Assigned task
If a record holds a picture, drop the picture and return the rest of the record word for word.

BEGIN Extracted records

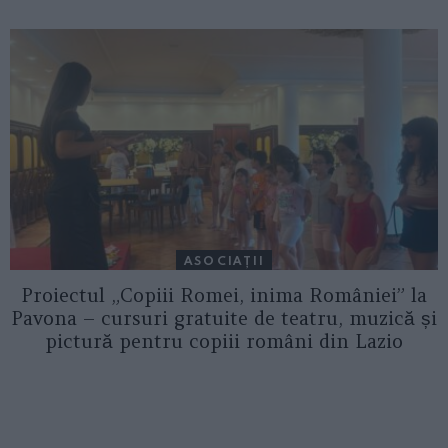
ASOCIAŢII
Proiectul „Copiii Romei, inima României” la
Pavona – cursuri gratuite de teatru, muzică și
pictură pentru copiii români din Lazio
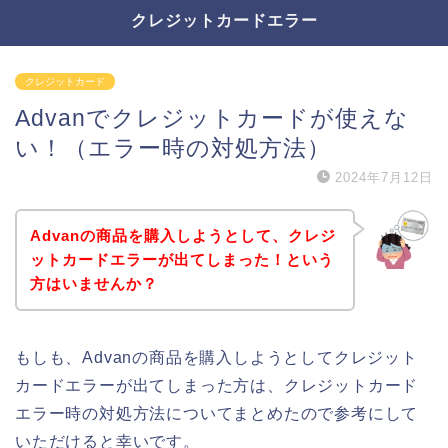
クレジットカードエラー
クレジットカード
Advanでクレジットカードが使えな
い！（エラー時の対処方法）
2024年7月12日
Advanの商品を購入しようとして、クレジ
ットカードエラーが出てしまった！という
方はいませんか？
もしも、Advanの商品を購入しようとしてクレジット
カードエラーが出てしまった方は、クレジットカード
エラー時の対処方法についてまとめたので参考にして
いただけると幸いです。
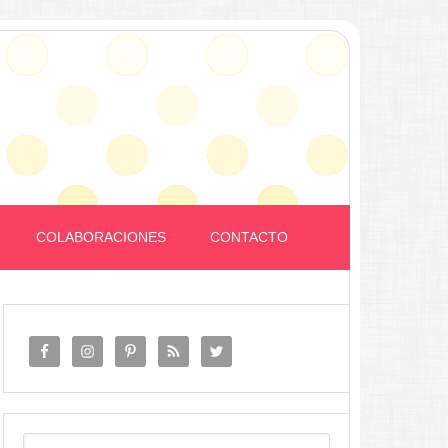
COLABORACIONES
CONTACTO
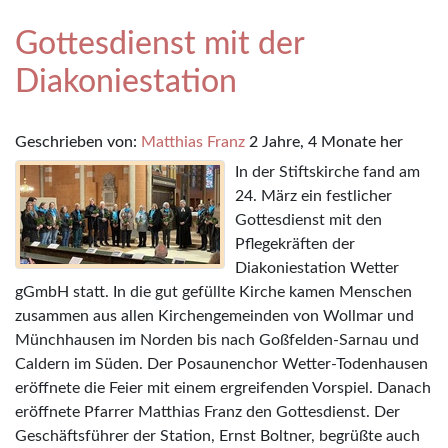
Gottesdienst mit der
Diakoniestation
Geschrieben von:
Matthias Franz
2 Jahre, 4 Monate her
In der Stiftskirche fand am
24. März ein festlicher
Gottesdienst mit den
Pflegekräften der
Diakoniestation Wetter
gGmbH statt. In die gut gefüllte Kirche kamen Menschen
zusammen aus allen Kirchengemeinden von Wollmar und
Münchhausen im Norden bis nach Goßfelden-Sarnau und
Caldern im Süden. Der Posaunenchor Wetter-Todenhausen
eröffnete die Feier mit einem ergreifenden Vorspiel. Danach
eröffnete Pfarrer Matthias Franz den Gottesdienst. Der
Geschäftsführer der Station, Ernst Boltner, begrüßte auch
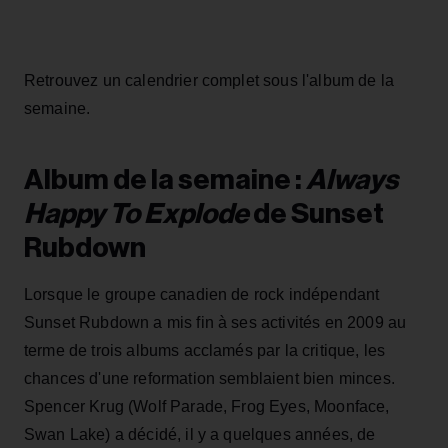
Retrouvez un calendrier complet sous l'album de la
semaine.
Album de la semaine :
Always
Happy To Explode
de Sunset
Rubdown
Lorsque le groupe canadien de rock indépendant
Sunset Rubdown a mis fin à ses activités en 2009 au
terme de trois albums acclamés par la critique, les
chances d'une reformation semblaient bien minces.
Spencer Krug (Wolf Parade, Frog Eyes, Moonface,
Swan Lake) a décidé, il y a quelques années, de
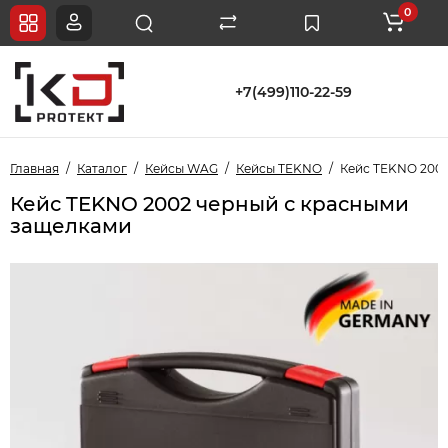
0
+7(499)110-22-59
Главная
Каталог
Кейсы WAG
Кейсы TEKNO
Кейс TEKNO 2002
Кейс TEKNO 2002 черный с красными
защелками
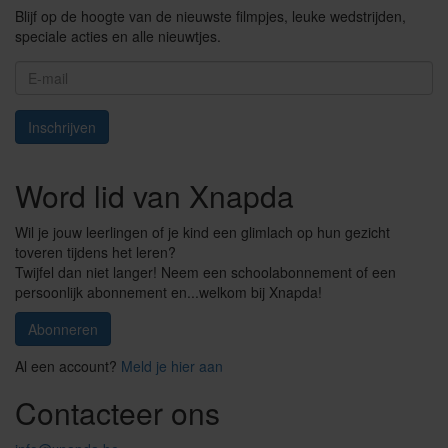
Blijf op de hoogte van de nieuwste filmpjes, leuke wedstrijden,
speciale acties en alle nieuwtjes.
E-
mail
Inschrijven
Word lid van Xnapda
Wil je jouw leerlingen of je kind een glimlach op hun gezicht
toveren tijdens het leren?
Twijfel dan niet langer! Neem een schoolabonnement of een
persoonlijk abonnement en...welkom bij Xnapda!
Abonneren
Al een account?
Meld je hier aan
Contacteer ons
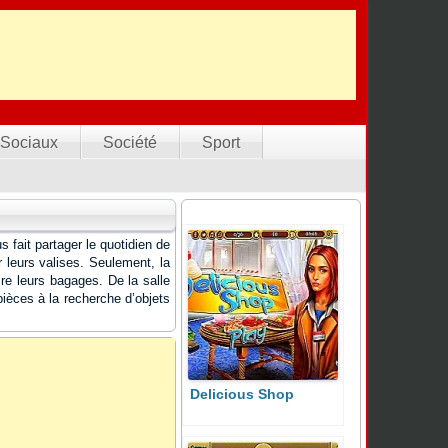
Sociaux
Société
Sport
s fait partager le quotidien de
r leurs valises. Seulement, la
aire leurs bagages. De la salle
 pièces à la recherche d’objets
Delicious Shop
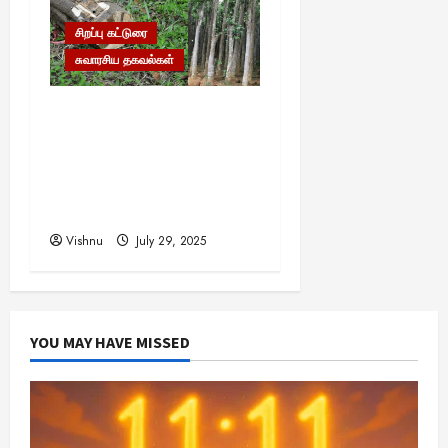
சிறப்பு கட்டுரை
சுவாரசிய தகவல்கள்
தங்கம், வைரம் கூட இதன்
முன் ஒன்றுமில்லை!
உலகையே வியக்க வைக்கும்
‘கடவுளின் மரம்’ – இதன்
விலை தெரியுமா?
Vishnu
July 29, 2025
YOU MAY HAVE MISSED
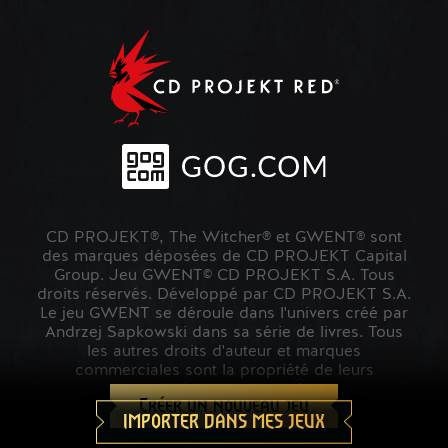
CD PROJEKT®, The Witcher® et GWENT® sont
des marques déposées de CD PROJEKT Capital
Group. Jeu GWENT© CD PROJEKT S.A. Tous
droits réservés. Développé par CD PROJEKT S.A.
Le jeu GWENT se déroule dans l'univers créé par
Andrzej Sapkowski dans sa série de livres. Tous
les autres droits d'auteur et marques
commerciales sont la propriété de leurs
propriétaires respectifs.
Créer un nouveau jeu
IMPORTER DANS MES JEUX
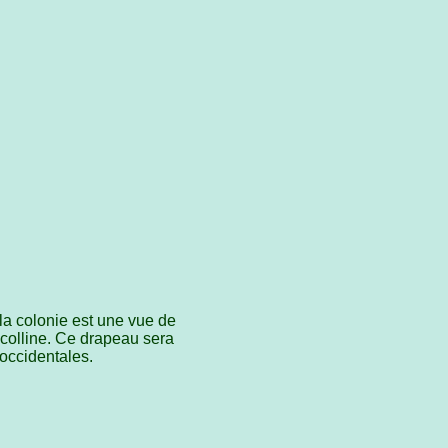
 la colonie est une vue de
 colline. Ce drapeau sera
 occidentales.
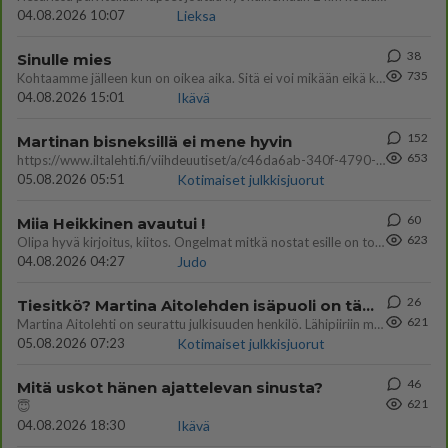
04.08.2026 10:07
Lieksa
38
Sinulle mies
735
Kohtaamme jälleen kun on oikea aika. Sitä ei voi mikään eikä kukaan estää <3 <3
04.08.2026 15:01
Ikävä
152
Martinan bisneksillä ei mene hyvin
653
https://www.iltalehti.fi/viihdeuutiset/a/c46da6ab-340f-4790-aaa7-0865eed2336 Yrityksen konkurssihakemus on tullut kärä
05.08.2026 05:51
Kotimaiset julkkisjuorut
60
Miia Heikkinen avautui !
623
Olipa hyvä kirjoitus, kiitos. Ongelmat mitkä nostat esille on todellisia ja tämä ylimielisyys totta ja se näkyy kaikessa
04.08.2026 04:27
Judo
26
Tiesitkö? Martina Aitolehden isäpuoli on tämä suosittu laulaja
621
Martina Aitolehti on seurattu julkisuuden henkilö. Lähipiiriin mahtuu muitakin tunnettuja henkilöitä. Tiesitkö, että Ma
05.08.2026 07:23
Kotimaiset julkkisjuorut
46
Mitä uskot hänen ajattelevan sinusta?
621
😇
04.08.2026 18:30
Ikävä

END Extracted records

Result
ASOCIAŢII
Proiectul „Copiii Romei, inima României” la
Pavona – cursuri gratuite de teatru, muzică și
pictură pentru copiii români din Lazio
クレジットカードエラー
クレジットカード
Advanでクレジットカードが使えな
い！（エラー時の対処方法）
2024年7月12日
Advanの商品を購入しようとして、クレジ
ットカードエラーが出てしまった！という
方はいませんか？
もしも、Advanの商品を購入しようとしてクレジット
カードエラーが出てしまった方は、クレジットカード
エラー時の対処方法についてまとめたので参考にして
いただけると幸いです。
COLABORACIONES
CONTACTO
Gottesdienst mit der
Diakoniestation
Geschrieben von:
Matthias Franz
2 Jahre, 4 Monate her
In der Stiftskirche fand am
24. März ein festlicher
Gottesdienst mit den
Pflegekräften der
Diakoniestation Wetter
gGmbH statt. In die gut gefüllte Kirche kamen Menschen
zusammen aus allen Kirchengemeinden von Wollmar und
Münchhausen im Norden bis nach Goßfelden-Sarnau und
Caldern im Süden. Der Posaunenchor Wetter-Todenhausen
eröffnete die Feier mit einem ergreifenden Vorspiel. Danach
eröffnete Pfarrer Matthias Franz den Gottesdienst. Der
Geschäftsführer der Station, Ernst Boltner, begrüßte auch
Retrouvez un calendrier complet sous l'album de la
semaine.
Album de la semaine :
Always
Happy To Explode
de Sunset
Rubdown
Lorsque le groupe canadien de rock indépendant
Sunset Rubdown a mis fin à ses activités en 2009 au
terme de trois albums acclamés par la critique, les
chances d'une reformation semblaient bien minces.
Spencer Krug (Wolf Parade, Frog Eyes, Moonface,
Swan Lake) a décidé, il y a quelques années, de
0
+7(499)110-22-59
Главная
Каталог
Кейсы WAG
Кейсы TEKNO
Кейс TEKNO 2002
Кейс TEKNO 2002 черный с красными
защелками
Blijf op de hoogte van de nieuwste filmpjes, leuke wedstrijden,
speciale acties en alle nieuwtjes.
E-
mail
Inschrijven
Word lid van Xnapda
Wil je jouw leerlingen of je kind een glimlach op hun gezicht
toveren tijdens het leren?
Twijfel dan niet langer! Neem een schoolabonnement of een
persoonlijk abonnement en...welkom bij Xnapda!
Abonneren
Al een account?
Meld je hier aan
Contacteer ons
Sociaux
Société
Sport
s fait partager le quotidien de
r leurs valises. Seulement, la
aire leurs bagages. De la salle
 pièces à la recherche d’objets
Delicious Shop
சிறப்பு கட்டுரை
சுவாரசிய தகவல்கள்
தங்கம், வைரம் கூட இதன்
முன் ஒன்றுமில்லை!
உலகையே வியக்க வைக்கும்
‘கடவுளின் மரம்’ – இதன்
விலை தெரியுமா?
Vishnu
July 29, 2025
YOU MAY HAVE MISSED
CD PROJEKT®, The Witcher® et GWENT® sont
des marques déposées de CD PROJEKT Capital
Group. Jeu GWENT© CD PROJEKT S.A. Tous
droits réservés. Développé par CD PROJEKT S.A.
Le jeu GWENT se déroule dans l'univers créé par
Andrzej Sapkowski dans sa série de livres. Tous
les autres droits d'auteur et marques
commerciales sont la propriété de leurs
propriétaires respectifs.
Créer un nouveau jeu
IMPORTER DANS MES JEUX
 la colonie est une vue de
 colline. Ce drapeau sera
 occidentales.
04.08.2026 10:07
Lieksa
38
Sinulle mies
735
Kohtaamme jälleen kun on oikea aika. Sitä ei voi mikään eikä kukaan estää <3 <3
04.08.2026 15:01
Ikävä
152
Martinan bisneksillä ei mene hyvin
653
https://www.iltalehti.fi/viihdeuutiset/a/c46da6ab-340f-4790-aaa7-0865eed2336 Yrityksen konkurssihakemus on tullut kärä
05.08.2026 05:51
Kotimaiset julkkisjuorut
60
Miia Heikkinen avautui !
623
Olipa hyvä kirjoitus, kiitos. Ongelmat mitkä nostat esille on todellisia ja tämä ylimielisyys totta ja se näkyy kaikessa
04.08.2026 04:27
Judo
26
Tiesitkö? Martina Aitolehden isäpuoli on tämä suosittu laulaja
621
Martina Aitolehti on seurattu julkisuuden henkilö. Lähipiiriin mahtuu muitakin tunnettuja henkilöitä. Tiesitkö, että Ma
05.08.2026 07:23
Kotimaiset julkkisjuorut
46
Mitä uskot hänen ajattelevan sinusta?
621
😇
04.08.2026 18:30
Ikävä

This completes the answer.